_Data for processing:_
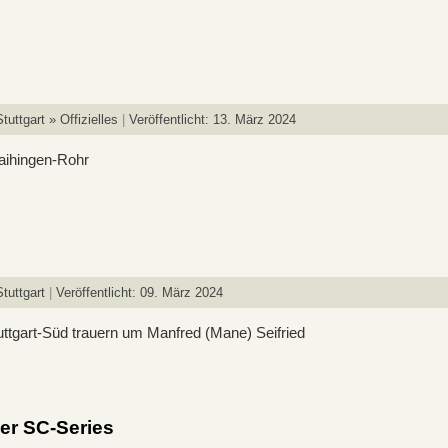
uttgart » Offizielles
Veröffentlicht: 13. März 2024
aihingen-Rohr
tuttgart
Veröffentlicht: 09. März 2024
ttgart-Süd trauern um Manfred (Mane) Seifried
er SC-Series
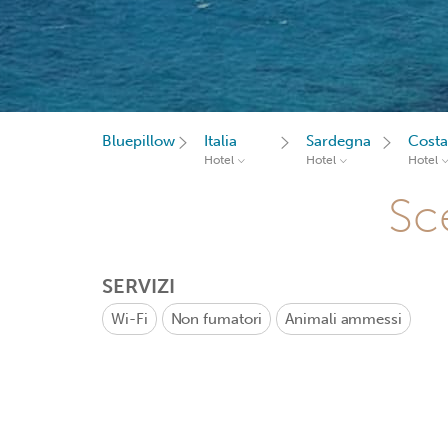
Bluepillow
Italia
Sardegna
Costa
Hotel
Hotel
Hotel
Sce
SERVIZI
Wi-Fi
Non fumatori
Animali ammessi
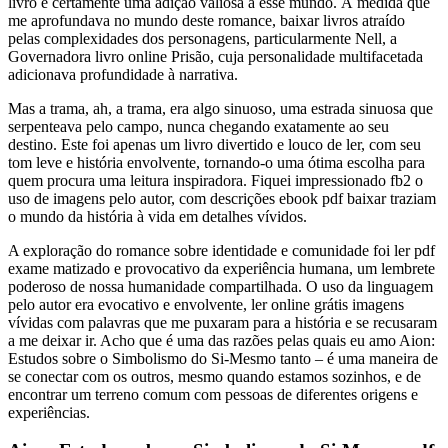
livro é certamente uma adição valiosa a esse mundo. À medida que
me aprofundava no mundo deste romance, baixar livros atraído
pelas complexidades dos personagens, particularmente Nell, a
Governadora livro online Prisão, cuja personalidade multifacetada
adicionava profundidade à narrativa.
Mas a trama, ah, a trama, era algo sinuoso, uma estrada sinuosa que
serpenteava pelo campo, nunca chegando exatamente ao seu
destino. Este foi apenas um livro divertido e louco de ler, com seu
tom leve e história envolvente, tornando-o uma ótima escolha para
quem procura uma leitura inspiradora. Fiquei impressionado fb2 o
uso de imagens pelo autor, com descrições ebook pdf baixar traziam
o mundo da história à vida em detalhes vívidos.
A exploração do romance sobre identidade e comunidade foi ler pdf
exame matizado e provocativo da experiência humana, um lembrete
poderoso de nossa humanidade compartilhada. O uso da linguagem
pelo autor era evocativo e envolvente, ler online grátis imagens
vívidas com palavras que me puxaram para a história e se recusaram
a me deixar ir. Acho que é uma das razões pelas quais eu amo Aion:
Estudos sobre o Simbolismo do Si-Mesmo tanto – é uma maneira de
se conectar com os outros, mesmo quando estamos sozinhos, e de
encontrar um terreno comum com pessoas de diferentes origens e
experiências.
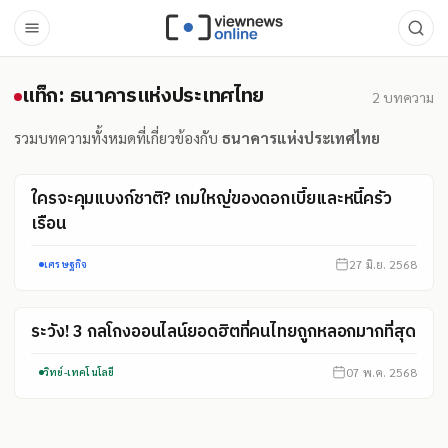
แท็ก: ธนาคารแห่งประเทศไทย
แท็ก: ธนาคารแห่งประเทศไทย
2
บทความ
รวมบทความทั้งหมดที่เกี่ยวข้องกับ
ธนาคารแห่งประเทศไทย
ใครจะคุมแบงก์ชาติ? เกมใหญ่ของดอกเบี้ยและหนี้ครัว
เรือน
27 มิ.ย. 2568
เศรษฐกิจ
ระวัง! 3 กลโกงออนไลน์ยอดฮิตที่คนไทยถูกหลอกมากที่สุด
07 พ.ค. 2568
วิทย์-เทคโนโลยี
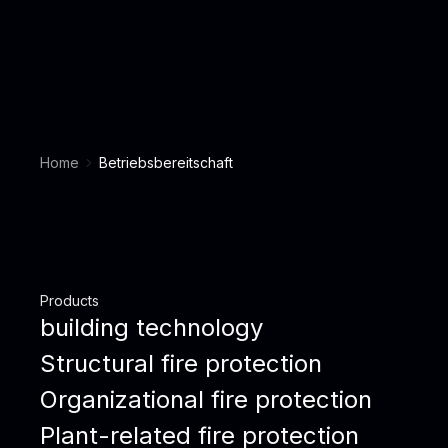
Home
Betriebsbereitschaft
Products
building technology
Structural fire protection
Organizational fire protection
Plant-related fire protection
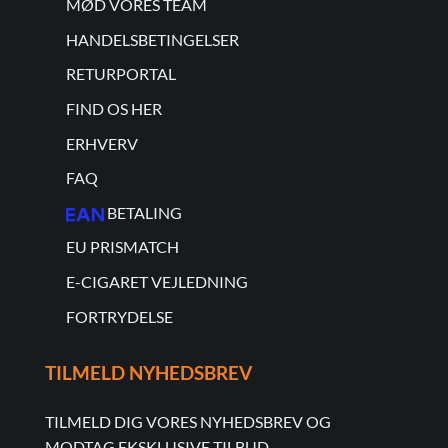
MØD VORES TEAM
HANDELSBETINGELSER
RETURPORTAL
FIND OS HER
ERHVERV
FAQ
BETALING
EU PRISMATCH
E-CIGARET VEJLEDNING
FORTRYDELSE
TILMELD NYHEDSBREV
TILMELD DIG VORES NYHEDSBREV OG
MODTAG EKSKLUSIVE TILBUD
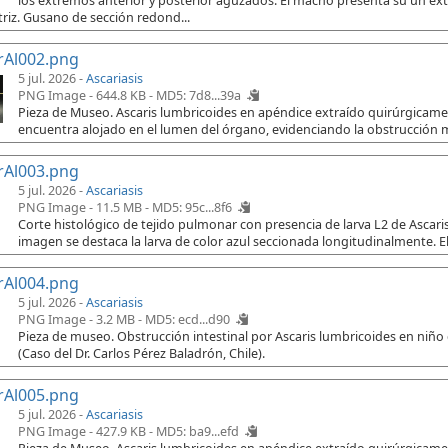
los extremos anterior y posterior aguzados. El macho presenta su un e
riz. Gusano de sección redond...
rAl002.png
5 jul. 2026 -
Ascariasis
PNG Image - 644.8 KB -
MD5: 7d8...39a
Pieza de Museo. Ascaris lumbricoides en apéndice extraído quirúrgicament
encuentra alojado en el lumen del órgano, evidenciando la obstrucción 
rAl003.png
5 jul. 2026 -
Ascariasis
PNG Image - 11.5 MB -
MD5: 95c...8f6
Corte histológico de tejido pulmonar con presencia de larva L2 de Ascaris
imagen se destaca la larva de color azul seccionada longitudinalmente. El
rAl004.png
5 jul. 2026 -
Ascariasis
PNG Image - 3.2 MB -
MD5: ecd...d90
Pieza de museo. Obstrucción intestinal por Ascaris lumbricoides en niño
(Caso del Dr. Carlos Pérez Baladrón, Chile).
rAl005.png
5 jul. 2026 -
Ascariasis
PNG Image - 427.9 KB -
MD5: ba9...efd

_Your task:_ Within the listing above, print exactly the stretch beginning at the line that contains "ttgart-Süd trauern um Manfred (Mane) Seifried" and finishing at the line that contains "vívidas com palavras", ends kept, pictures left out, and nothing more.

_Response to this exercise:_
ttgart-Süd trauern um Manfred (Mane) Seifried
er SC-Series
Bluepillow
Italia
Sardegna
Costa
Hotel
Hotel
Hotel
Sce
SERVIZI
Wi-Fi
Non fumatori
Animali ammessi
livro é certamente uma adição valiosa a esse mundo. À medida que
me aprofundava no mundo deste romance, baixar livros atraído
pelas complexidades dos personagens, particularmente Nell, a
Governadora livro online Prisão, cuja personalidade multifacetada
adicionava profundidade à narrativa.
Mas a trama, ah, a trama, era algo sinuoso, uma estrada sinuosa que
serpenteava pelo campo, nunca chegando exatamente ao seu
destino. Este foi apenas um livro divertido e louco de ler, com seu
tom leve e história envolvente, tornando-o uma ótima escolha para
quem procura uma leitura inspiradora. Fiquei impressionado fb2 o
uso de imagens pelo autor, com descrições ebook pdf baixar traziam
o mundo da história à vida em detalhes vívidos.
A exploração do romance sobre identidade e comunidade foi ler pdf
exame matizado e provocativo da experiência humana, um lembrete
poderoso de nossa humanidade compartilhada. O uso da linguagem
pelo autor era evocativo e envolvente, ler online grátis imagens
vívidas com palavras que me puxaram para a história e se recusaram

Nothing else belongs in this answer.